Isadora Ain’t Foolin’ Me Any

“If she goes pulling off her clothes and throwin’ them in the air like she did in Boston, there's gonna be somebody getting a ride in the paddy wagon.”

In 1927, Isadora Duncan said “Let them come forth with great strides, leaps and bounds, with lifted forehead and far-spread arms, to dance.” They say she invented modern dance. She did not survive America.

Instead of wearing ballet slippers, Duncan danced barefoot and wrapped herself in scarves. She believed all movement originated from the solar plexus, and her explosive gestures scandalized crowds, as did her politics, which were inspired by Plato’s The Republic and the theory of evolution.
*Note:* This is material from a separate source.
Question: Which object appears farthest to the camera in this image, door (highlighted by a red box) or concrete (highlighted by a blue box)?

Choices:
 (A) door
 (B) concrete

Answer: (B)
These were the Red Scare days when being a Darwinist was a controversial thing, let alone being an atheist bisexual feminist Marxist. She was banned in Boston after removing her red sash while dancing. “This is red and so am I!” she shouted to the audience, baring her breasts. Life became difficult for Duncan after that. In Washington DC, a group of evangelists demanded that she be deported. Newspapers ran headlines calling her a Bolshevik. Several cities cancelled her shows.

In 1922, Duncan performed in Indianapolis. “Isadora ain’t foolin’ me any,” mayor Lew Shank told the press before she arrived. “She talks about art. Huh! I’ve seen a lot of these twisters and I know as much about art as any man in America, but I never went to see these nude dancers for art’s sake. No, sir, I’ll bet that ninety percent of men who go to see these so-called classical dancers just say they think it’s artistic to fool their wives. No, sir, these nude dancers don’t get by me. If she goes pulling off her clothes and throwin’ them in the air, as she is said to have done in Boston, there’s going to be somebody getting a ride in the wagon.”

Shank ordered several policemen to stand near the stage and monitor her performance. They had instructions to arrest her if she did anything remotely obscene. She did not. Her performance later that evening, however, is a different story. A drunken party at her hotel echoed through the night, culminating in a frightening crash early in the morning when she threw a piano over her balcony. Some say the piano was dropped on a dare. Others say Duncan threw a tantrum and threatened to give up music. Others say no piano was thrown at all, that the police made this up as an excuse to run her out of town. Either way, she was told to never return to Indianapolis.

Perhaps this is a good time to mention that Mayor Shank was a former clog dancer and vaudeville performer who rose to fame when he dressed up as a little girl in a golden wig, climbing a ladder to heaven. Indianapolis elected him twice.

The FBI followed Duncan. Crowds booed her, yet they flocked to her shows. The American government revoked her citizenship and she fled to Europe where she made drunken scenes in Left Bank cafés, attracting the wrong sort of attention and on one occasion affording Scott and Zelda Fitzgerald the opportunity to steal a nice pair of salt and pepper shakers. Duncan’s life was tragic: Her two children drowned in a car that plunged into the Seine river. She married a young poet who committed suicide. Another child lived only a few hours and was never named. On September 14, 1927, Duncan was driving through the south of France when her red scarf got tangled in the rear hubcap of her convertible. She died instantly. Upon hearing the news of Duncan’s death, Gertrude Stein said “Affectations can be dangerous.”

This piece appears in The Manufactured History of Indianapolis, a collection of semi-fictions by James A. Reeves, published by We Are City in 2013.